Question

In a noncyclic alkane other than methane, what is the maximum number of hydrogen atoms that can be bonded to one carbon atom?

Short answer

A carbon atom in a noncyclic alkane can have a maximum of 3 hydrogen atoms.

Step-by-step solution

Understand the structure of an alkane

Alkanes are hydrocarbons where carbon atoms are arranged in chains linked by single bonds. Each carbon atom forms four single bonds due to having four valence electrons.

Consider maximum bonding for carbon

In an alkane, every carbon forms four single bonds. For a carbon atom to be bonded to the maximum number of hydrogen atoms, it must not be bonded to any other carbon atoms except for one.

Identify types of carbon in alkanes

There are different types of carbon atoms, including primary (1°), secondary (2°), tertiary (3°), and quaternary (4°). A primary carbon is bonded to only one other carbon atom.

Determine the hydrogen attachment for primary carbon

A primary carbon atom forms one bond with another carbon atom, leaving three bonds available to form with hydrogen atoms. Therefore, a maximum of three hydrogen atoms can bond to a primary carbon atom.

Key concepts

Carbon Bonding

Elements bond in different ways to achieve stability through a full valence shell, following the octet rule. Carbon, which has four valence electrons, is highly versatile in forming bonds. It aims to achieve an electron configuration similar to noble gases by sharing electrons in bonds.
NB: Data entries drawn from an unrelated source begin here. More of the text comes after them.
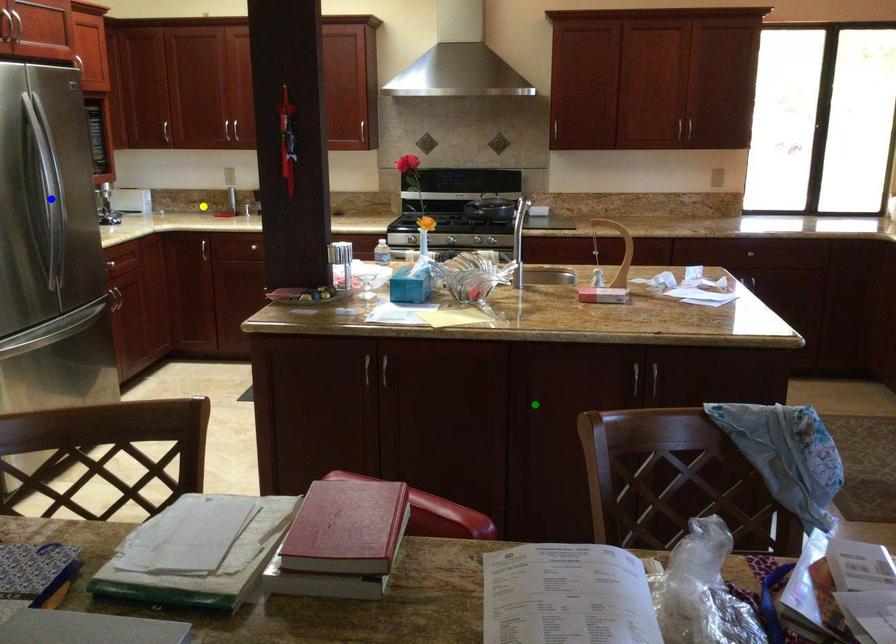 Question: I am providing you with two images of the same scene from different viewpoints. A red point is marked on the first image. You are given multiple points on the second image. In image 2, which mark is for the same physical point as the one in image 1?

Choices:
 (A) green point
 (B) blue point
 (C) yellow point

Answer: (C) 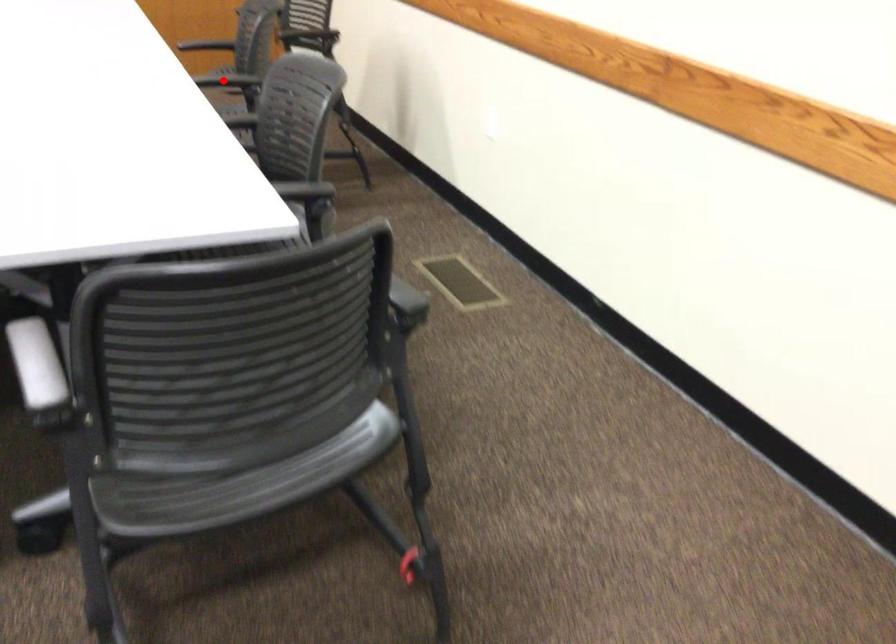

• **Single Bonds:** The most common bonds carbon forms are single covalent bonds, which are also known as sigma bonds. In alkanes, carbon creates single bonds with four other atoms total.
• **Tetrahedral Geometry:** This arrangement leads to a tetrahedral geometry around the carbon atom, with a bond angle of approximately 109.5 degrees. This geometry allows carbon's four bonds to be as far apart as possible.

For each alkane, every carbon atom typically forms four single bonds. This ensures that all valence electrons are paired and the molecule remains stable. Understanding carbon's bonding capabilities is crucial for grasping the structure of hydrocarbons.

Hydrocarbons

Hydrocarbons are fascinating compounds composed solely of hydrogen and carbon atoms. These organic molecules are prevalent due to carbon's ability to form long stable chains and complex structures. There are several types of hydrocarbons, with **alkanes** being the simplest form.

• **Alkanes:** These are saturated hydrocarbons, meaning every carbon atom uses all its available bonds to form single sigma bonds with other atoms, primarily hydrogen, maximizing its hydrogen content.
• **Noncyclic Structure:** In noncyclic alkanes, also referred to as acyclic hydrocarbons, the carbon atoms are arranged in open chains rather than rings, allowing a primary carbon atom to be bonded directly to only one other carbon atom.

Hydrocarbons serve as the foundation for more complex compounds, and their straightforward structure allows them to act as a benchmark for understanding more intricate chemical processes.

Primary Carbon Atom

A primary carbon atom plays a significant role in determining the structure and properties of alkanes. Defined as a carbon atom bonded to only one other carbon atom, this structure allows for the maximum number of hydrogen atoms to attach to a single carbon.

• **Hydrogen Bonds:** For a primary carbon atom, three out of the four single bonds are usually with hydrogen atoms, allowing these carbons to maintain balance and stability.
• **Flexibility in Chains:** In hydrocarbon chains, primary carbon atoms often appear at the ends of the chains. Their flexibility in forming and breaking bonds makes them crucial for further transforming hydrocarbons into other functional groups or compounds.

Recognizing the behavior and bonding patterns of primary carbon atoms helps in understanding how organic molecules are structured and how they react in different chemical environments.